Se bem que o Bruno também é bem brincalhão! Deve estar ainda com um pé no mundo, mantendo costumes dos jovens de lá.
— Só isso mesmo? Pode falar, estou aqui pra te ajudar.
Ele respira fundo, suspira duas vezes e olha para trás. A igreja está quase vazia, pois os evangelistas já estão indo embora.
— Você tá gostando de alguém? — digo logo. Quase sempre é isso que faz os jovens mudarem o comportamento na igreja.
— Eu, não, obreira. É o contrário. Na escola as meninas ficam me atazanando, falando alto que vão me pegar, ficar comigo, só pra aumentar a zoeira. Essa semana uma chegou a me abraçar quando eu não tava olhando.
Ele havia contado algo parecido, quando uma das colegas dele chegou e beijou o rosto dele, porque ele se virou rápido para não ser na boca, e a turma que viu riu dele. Só imagino a dor que deve ser, pois cada um é perseguido de um jeito diferente.
— E eu… deixei.
— Deixou o quê?
— Ela é a menina que eu era apaixonado desde a quarta série, a mais bonita da escola, e nunca me deu bola. E agora que deixei isso pra seguir na fé, ela se atira em mim direto. E essa semana eu não resisti. E mesmo assim ela a escola riram.

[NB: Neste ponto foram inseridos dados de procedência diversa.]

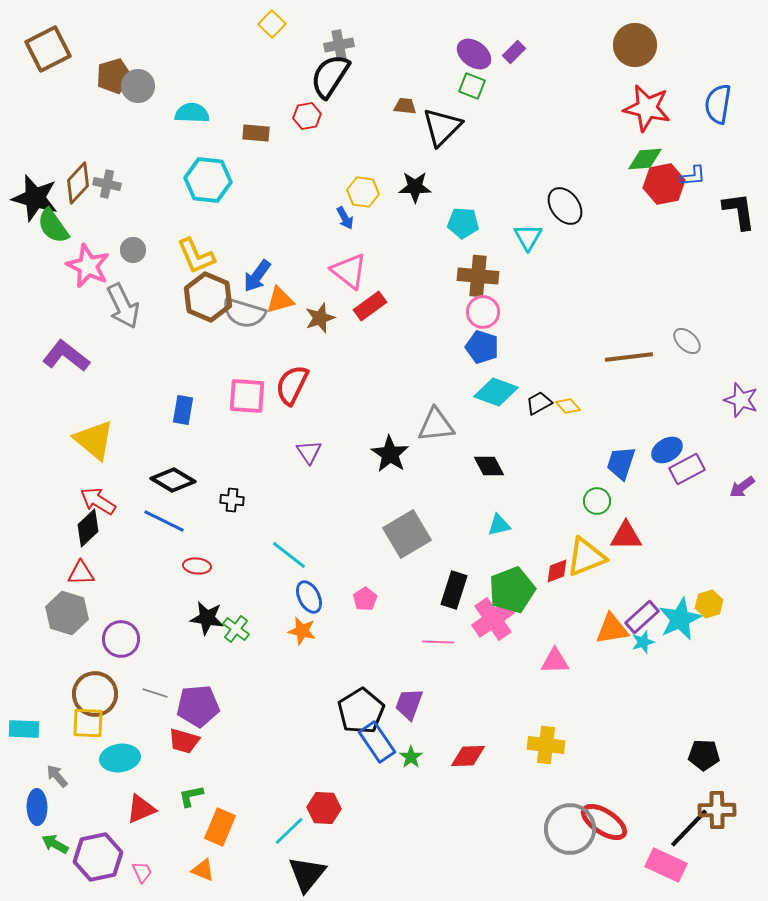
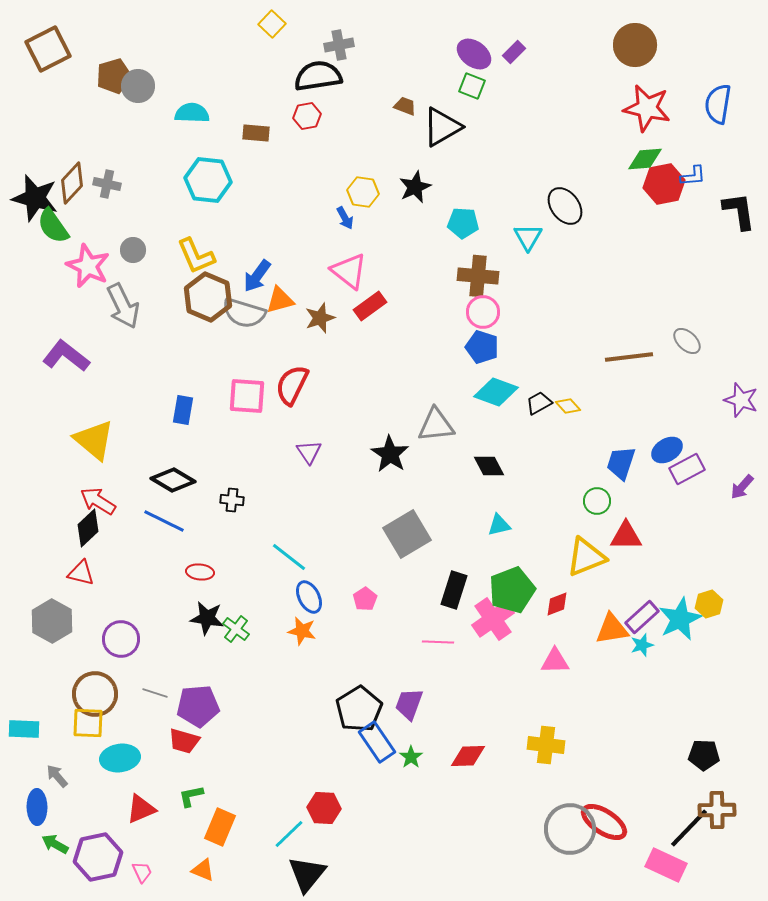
black semicircle at (330, 76): moved 12 px left; rotated 48 degrees clockwise
brown trapezoid at (405, 106): rotated 15 degrees clockwise
black triangle at (442, 127): rotated 15 degrees clockwise
brown diamond at (78, 183): moved 6 px left
black star at (415, 187): rotated 24 degrees counterclockwise
purple arrow at (742, 487): rotated 12 degrees counterclockwise
cyan line at (289, 555): moved 2 px down
red ellipse at (197, 566): moved 3 px right, 6 px down
red diamond at (557, 571): moved 33 px down
red triangle at (81, 573): rotated 16 degrees clockwise
gray hexagon at (67, 613): moved 15 px left, 8 px down; rotated 12 degrees clockwise
cyan star at (643, 642): moved 1 px left, 3 px down
black pentagon at (361, 711): moved 2 px left, 2 px up
cyan line at (289, 831): moved 3 px down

O olhar profundo do Bruno não esconde sua alma de mim. As mãos juntas, a respiração profunda, eu sei o que ele sente. Negar a si mesmo é muito mais difícil do que parece.
— Pelo menos tem uma coisa boa. Mais ou menos boa. O professor Amaro está se retirando por causa de doença, e vai vir substituto. Espero que venha alguém legal, que não fique pegando no meu pé.

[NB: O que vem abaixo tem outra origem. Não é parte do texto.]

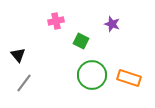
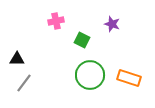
green square: moved 1 px right, 1 px up
black triangle: moved 1 px left, 4 px down; rotated 49 degrees counterclockwise
green circle: moved 2 px left
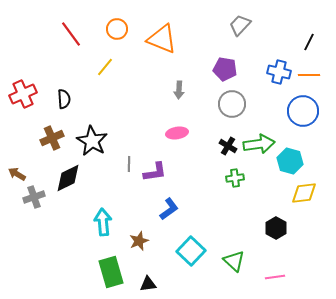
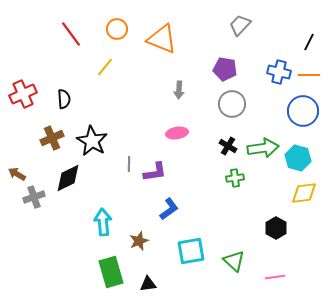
green arrow: moved 4 px right, 4 px down
cyan hexagon: moved 8 px right, 3 px up
cyan square: rotated 36 degrees clockwise
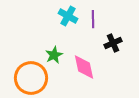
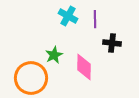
purple line: moved 2 px right
black cross: moved 1 px left; rotated 30 degrees clockwise
pink diamond: rotated 12 degrees clockwise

— Não conte com isso, Bruninho.
Em resposta, Bruno solta o mesmo som de quando ri, mas suas sobrancelhas franzidas depois de arregalar os olhos num instante formam uma expressão preocupada. Mesmo olhando em meus olhos, posso sentir que ele perde o foco pelo silêncio que acontece em seguida. Bruno se ajeita na poltrona para ficar reto, de lado para mim.

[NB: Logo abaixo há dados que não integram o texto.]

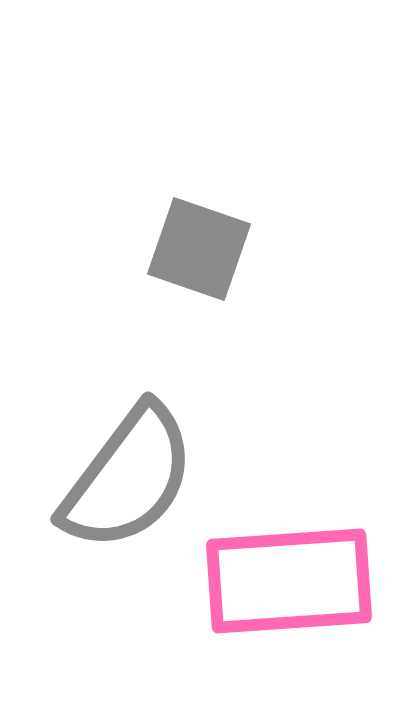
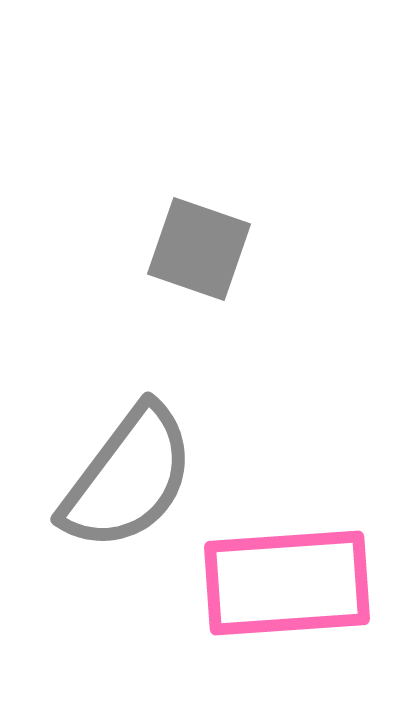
pink rectangle: moved 2 px left, 2 px down
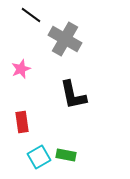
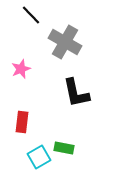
black line: rotated 10 degrees clockwise
gray cross: moved 3 px down
black L-shape: moved 3 px right, 2 px up
red rectangle: rotated 15 degrees clockwise
green rectangle: moved 2 px left, 7 px up
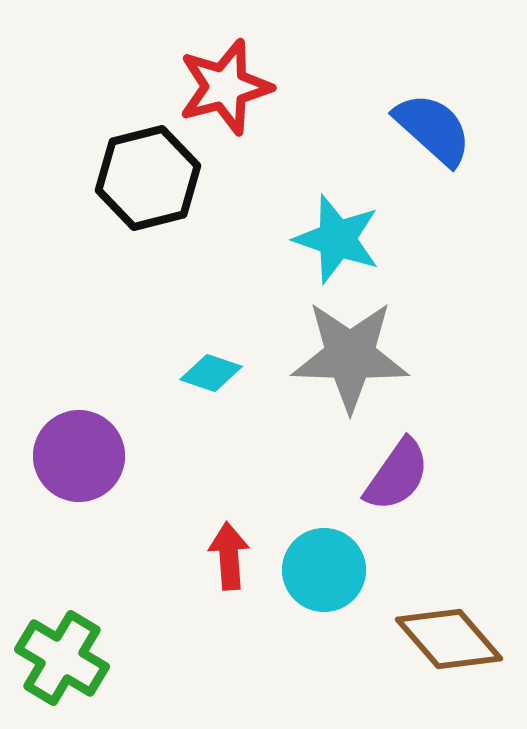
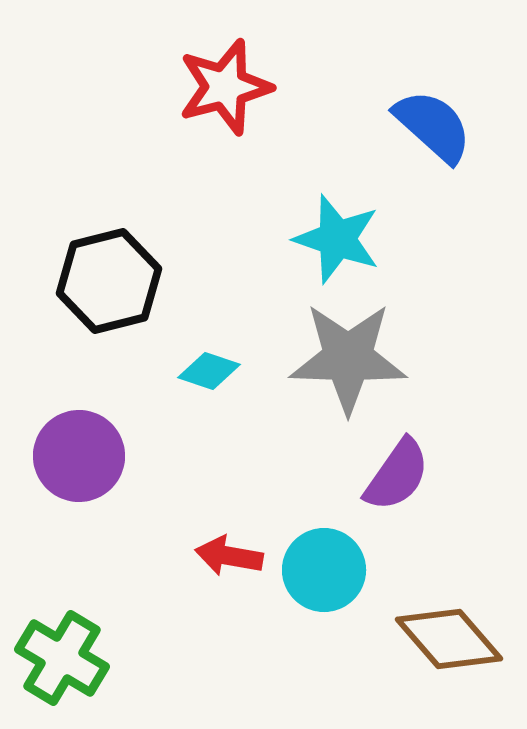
blue semicircle: moved 3 px up
black hexagon: moved 39 px left, 103 px down
gray star: moved 2 px left, 2 px down
cyan diamond: moved 2 px left, 2 px up
red arrow: rotated 76 degrees counterclockwise
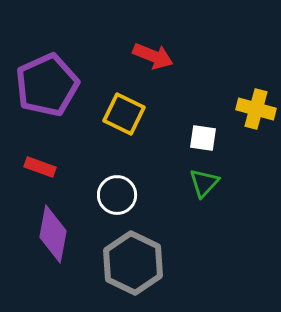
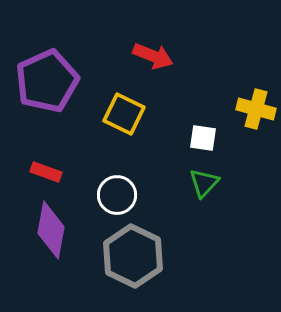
purple pentagon: moved 4 px up
red rectangle: moved 6 px right, 5 px down
purple diamond: moved 2 px left, 4 px up
gray hexagon: moved 7 px up
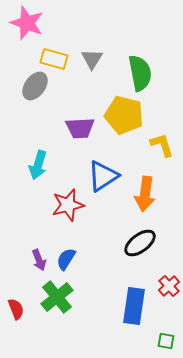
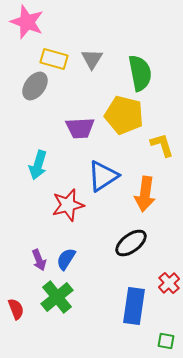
pink star: moved 1 px up
black ellipse: moved 9 px left
red cross: moved 3 px up
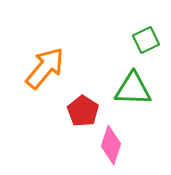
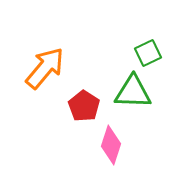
green square: moved 2 px right, 13 px down
green triangle: moved 3 px down
red pentagon: moved 1 px right, 5 px up
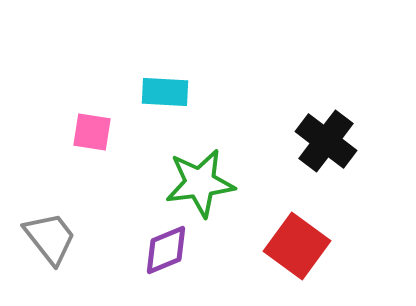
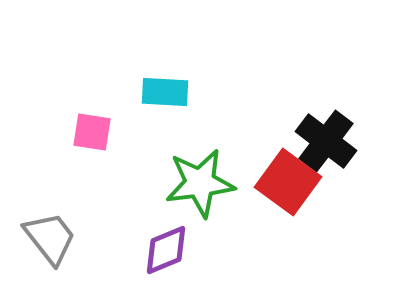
red square: moved 9 px left, 64 px up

Quando ele vai dizer algo, nos atentamos para a porta do escritório do pastor. Com um sinal das mãos, ele me chama.
— Bruninho, depois continuamos.
— Tá, Preciso ir em casa mesmo. Tchau, obreira.
Levantamos ao mesmo tempo. Bruno vai para a porta dos fundos e eu para frente. Alguns passos que dou com a mente distante. Imagino qual seria a dificuldade para um adolescente fugir das tentações desse tipo. O Bruno é tão fraco assim que não consegue dizer não a uma menina? Qual a dificuldade disso? Eu disse não com tanta facilidade para os meninos que estavam de conversinha comigo em todos esses anos de vida e estou bem viva. O Bruno deve estar com fraqueza, só pode. Reclamar de ser perseguido? Só pode ser brincadeira.
Vou atender o pastor logo. Já sei o que ele vai falar: A escolinha tá precisando do notebook. Ainda ouço uma notificação de mensagem no caminho até a porta do escritório, mas depois eu vejo.